Supplied records
◆ ◆ ◆ ◆ ◆

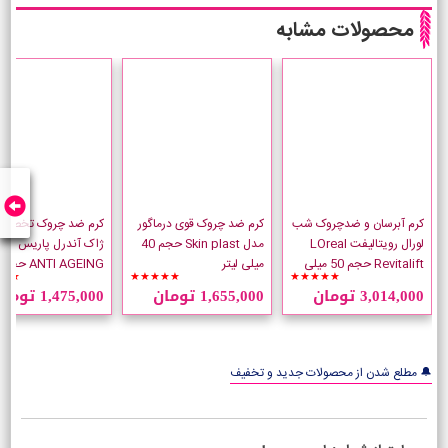
محصولات مشابه
کرم آبرسان و ضدچروک شب
کرم ضد چروک قوی درماگور
کرم ضد چروک تخصص
لورال رویتالیفت LOreal
مدل Skin plast حجم 40
ژاک آندرل پاریس مد
Revitalift حجم 50 میلی
میلی لیتر
★★
★★★★★
★★★★★
لیتر
میلی لیتر
3,014,000 تومان
1,655,000 تومان
1,475,000 تومان
🔔 مطلع شدن از محصولات جدید و تخفیف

◆ ◆ ◆ ◆ ◆

Task directions
Among the lines of the listing above, which ones contain the word "محصولات"? Show them.

Response for this exercise
محصولات مشابه
🔔 مطلع شدن از محصولات جدید و تخفیف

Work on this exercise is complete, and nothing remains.